Wednesday, September 28, 2011
Tmau and Dating
My tmau started my late sophomore year of High School. It was horribly stressful because everyday I would worry if someone was talking about me, or if I was offending someone or If I'd lose a friend. I did not know what was happening since I knew nothing of tmau. Simply said...It was traumatic. As much of a hopeless romantic as I am, I pushed that aside. I didn't want to get close to a boy who I liked from fear of offending him. I still had crushes...which I would just write about in my journal.
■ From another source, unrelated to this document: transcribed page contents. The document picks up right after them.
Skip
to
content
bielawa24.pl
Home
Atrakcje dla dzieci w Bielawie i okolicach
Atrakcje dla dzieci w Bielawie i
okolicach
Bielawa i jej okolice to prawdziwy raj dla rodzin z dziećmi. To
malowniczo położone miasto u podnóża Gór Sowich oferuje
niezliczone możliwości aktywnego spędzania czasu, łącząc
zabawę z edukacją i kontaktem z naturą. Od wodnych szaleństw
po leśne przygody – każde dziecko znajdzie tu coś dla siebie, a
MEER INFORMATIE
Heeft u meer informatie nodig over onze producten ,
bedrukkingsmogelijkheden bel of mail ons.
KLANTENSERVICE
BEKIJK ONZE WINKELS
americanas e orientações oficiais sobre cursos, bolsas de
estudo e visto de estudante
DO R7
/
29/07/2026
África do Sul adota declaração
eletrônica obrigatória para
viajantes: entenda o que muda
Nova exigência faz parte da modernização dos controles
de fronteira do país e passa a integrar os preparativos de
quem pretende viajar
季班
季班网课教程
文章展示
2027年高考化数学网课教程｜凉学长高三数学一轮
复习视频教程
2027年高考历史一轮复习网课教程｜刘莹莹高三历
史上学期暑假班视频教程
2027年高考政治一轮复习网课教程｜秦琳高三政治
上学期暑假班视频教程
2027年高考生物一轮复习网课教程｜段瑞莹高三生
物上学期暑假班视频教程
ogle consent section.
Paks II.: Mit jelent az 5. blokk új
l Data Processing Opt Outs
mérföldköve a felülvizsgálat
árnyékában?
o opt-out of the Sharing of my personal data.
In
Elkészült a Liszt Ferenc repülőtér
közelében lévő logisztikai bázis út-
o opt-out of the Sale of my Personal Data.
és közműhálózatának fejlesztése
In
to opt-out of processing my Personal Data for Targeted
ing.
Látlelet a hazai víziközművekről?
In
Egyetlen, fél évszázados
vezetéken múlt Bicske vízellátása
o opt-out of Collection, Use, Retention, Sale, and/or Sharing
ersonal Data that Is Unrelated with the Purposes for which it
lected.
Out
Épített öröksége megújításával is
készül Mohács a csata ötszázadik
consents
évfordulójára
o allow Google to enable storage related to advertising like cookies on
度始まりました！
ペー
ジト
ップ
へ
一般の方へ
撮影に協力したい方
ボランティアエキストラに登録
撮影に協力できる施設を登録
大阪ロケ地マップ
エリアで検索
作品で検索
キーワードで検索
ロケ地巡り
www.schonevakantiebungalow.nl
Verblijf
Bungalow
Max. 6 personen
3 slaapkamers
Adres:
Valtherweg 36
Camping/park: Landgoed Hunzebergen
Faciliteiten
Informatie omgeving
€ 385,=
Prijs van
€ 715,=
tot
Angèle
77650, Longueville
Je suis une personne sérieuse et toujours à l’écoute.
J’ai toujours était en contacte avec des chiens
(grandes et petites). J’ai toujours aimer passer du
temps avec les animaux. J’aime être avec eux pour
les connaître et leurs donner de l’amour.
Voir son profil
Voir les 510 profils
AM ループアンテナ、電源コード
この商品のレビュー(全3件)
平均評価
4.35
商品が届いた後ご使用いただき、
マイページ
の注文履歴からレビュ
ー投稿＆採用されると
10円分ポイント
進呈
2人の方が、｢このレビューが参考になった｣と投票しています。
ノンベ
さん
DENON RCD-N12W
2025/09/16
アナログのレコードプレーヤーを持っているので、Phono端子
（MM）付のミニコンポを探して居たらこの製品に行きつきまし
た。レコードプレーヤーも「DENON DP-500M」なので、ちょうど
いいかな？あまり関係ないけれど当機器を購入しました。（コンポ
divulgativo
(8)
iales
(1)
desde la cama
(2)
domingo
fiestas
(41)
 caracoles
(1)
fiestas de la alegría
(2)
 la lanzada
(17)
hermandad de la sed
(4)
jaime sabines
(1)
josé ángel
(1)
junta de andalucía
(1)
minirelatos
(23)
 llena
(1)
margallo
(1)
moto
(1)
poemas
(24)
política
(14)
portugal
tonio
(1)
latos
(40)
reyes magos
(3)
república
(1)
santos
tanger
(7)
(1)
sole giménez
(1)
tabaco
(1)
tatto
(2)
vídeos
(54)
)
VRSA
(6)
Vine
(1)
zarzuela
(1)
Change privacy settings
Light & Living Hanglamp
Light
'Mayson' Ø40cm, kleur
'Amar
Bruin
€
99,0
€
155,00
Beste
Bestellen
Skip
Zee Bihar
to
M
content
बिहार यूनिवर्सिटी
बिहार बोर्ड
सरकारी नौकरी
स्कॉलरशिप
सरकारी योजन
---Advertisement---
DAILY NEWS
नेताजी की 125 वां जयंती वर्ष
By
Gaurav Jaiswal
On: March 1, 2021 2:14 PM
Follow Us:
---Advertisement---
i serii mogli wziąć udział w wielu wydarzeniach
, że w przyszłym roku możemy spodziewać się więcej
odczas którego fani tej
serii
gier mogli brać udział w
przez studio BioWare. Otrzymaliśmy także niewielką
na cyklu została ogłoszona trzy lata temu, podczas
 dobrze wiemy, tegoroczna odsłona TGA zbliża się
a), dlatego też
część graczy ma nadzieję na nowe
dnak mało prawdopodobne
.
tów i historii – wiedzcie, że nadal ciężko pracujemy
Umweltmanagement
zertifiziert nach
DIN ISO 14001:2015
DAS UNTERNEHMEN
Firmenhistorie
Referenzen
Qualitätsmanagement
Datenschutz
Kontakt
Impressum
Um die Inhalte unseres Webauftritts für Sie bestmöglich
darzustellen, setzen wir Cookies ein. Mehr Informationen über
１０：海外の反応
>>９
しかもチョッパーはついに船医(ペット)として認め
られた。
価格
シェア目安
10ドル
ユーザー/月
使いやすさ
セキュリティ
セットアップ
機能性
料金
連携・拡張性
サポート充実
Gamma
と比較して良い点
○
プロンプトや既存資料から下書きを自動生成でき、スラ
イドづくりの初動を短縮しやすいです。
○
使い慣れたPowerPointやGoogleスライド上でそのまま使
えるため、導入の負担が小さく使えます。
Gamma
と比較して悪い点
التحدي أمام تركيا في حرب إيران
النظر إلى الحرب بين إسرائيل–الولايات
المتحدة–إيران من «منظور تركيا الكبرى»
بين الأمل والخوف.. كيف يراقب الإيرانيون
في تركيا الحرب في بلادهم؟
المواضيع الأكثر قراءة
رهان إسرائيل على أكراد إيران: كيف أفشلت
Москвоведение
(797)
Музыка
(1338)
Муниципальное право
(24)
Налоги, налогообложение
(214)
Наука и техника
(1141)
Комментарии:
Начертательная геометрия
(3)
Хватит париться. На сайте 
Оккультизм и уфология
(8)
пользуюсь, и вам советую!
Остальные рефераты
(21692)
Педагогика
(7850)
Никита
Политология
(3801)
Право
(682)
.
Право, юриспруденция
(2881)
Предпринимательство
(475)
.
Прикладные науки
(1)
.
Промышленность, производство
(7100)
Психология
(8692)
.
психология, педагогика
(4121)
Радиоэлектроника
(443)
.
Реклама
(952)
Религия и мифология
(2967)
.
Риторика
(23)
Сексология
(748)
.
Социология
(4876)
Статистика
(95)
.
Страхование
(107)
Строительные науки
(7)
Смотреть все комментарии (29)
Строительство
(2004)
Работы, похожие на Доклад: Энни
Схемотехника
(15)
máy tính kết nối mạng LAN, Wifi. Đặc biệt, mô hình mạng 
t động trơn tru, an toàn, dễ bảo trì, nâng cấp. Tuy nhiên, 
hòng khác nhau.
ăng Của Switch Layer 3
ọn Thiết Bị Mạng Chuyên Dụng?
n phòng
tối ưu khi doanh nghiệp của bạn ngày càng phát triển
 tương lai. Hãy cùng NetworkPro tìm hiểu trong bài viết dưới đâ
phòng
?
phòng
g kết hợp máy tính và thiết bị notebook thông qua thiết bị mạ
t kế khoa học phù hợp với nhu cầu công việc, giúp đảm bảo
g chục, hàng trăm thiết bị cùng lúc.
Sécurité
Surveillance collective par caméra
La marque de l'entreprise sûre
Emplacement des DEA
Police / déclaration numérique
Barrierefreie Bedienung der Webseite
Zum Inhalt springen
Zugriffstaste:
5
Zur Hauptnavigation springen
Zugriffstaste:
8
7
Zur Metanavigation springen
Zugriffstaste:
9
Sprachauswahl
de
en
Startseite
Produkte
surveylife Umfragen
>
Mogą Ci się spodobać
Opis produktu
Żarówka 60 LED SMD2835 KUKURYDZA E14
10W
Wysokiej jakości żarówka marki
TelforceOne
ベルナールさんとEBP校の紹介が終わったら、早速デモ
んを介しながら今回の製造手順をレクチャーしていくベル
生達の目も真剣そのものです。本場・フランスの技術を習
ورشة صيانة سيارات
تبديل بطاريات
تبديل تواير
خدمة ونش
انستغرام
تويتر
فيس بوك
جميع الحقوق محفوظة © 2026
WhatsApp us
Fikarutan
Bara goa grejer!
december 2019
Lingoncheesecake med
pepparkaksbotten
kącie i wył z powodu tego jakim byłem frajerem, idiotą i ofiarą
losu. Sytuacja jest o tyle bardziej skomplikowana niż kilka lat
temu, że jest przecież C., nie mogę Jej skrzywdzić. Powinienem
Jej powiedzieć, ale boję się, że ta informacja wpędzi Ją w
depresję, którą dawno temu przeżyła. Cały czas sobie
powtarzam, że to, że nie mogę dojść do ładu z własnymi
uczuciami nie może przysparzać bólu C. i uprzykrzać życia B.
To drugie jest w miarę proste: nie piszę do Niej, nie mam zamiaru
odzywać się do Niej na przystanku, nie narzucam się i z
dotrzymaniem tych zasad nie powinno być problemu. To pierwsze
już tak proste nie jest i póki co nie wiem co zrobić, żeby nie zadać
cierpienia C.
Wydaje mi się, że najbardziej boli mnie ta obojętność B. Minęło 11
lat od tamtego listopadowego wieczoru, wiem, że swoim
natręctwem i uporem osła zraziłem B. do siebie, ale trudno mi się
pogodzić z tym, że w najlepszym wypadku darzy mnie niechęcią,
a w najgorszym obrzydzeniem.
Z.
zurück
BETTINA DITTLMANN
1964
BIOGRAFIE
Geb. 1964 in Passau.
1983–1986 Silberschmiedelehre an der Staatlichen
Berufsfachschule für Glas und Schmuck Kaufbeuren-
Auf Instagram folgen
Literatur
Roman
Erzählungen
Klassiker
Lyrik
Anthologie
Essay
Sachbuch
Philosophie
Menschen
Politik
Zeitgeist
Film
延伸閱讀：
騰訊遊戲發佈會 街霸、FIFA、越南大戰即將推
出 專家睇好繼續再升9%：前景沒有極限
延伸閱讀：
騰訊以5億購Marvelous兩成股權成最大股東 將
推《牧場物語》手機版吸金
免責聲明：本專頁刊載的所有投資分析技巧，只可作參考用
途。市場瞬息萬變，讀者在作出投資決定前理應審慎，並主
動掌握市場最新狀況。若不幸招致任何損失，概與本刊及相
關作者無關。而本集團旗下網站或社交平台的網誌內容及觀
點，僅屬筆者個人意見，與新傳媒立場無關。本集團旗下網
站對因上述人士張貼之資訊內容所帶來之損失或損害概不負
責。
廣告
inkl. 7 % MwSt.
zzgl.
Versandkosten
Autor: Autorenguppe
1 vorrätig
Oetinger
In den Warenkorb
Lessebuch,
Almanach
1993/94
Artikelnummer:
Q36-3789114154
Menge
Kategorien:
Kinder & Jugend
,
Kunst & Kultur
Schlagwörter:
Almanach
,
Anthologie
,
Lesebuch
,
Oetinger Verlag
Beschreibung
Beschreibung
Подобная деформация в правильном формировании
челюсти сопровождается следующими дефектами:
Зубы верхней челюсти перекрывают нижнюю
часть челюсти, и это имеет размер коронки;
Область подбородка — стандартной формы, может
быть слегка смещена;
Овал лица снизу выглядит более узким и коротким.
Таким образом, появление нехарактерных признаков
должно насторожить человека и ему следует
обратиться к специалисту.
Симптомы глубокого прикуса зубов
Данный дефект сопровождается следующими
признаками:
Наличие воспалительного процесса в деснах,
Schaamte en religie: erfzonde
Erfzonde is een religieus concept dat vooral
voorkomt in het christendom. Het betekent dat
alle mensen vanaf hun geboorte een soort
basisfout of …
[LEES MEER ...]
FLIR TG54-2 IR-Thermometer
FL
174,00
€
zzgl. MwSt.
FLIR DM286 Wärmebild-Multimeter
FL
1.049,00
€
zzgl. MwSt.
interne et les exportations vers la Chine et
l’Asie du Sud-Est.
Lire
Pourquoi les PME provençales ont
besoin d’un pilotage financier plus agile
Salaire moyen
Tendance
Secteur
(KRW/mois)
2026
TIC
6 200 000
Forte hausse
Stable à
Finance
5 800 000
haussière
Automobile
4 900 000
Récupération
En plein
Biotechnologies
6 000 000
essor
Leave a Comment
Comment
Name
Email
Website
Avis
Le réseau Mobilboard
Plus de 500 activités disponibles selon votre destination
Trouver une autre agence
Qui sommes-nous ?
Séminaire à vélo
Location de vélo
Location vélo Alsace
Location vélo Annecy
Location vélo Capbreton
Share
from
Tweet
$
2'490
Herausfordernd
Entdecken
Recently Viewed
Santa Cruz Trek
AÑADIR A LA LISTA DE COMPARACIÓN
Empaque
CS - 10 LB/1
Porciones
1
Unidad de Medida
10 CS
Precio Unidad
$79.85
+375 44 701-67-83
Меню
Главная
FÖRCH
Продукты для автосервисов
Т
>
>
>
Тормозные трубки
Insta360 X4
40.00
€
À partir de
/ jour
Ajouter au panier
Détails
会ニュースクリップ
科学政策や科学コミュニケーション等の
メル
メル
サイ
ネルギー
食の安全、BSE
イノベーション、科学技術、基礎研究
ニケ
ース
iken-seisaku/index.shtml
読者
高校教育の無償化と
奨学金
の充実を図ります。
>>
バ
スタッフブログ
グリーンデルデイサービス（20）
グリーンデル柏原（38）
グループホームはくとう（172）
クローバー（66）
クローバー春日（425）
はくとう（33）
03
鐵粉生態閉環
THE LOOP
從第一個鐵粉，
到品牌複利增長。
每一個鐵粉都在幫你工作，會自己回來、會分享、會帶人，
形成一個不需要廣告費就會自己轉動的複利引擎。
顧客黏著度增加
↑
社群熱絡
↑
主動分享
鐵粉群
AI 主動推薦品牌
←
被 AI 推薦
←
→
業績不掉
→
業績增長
In college a guy I liked began to pursue me and for some reason, my tmau occurrences were much less in college-I began dating the guy. I always had the fear in the back of my mind that he would know my struggle. Not long into the relationship I realized that something wasn't right....it didn't feel genuine and I deeply doubted the truth of what I was experiencing. Finally i concluded, it wasn't true- there wasn't a emotional connection on his part and he wasn't "in love with me" as he professed. Still....I stayed.
Why?
I figured that a fake relationship was as close as id ever come to "love." I know- a sad philosophy. I know it had a lot to do with the shame of tmau experiences in high school, the rejection and feeling undesirable (even though my family loved me deeply). I didn't feel beautiful. I did not feel feminine and I had such a dejected persona that I could not imagine a guy actually loving me for me and wanting to commit to me.
Since that experience in my life many things have changed. I no longer walk around with sad embarrassed eyes. I may sometimes be sad over embarrassing tmau occurrences or days gone wrong but I know I am special. I know that I am strong and that I have unique gifts to bring to life.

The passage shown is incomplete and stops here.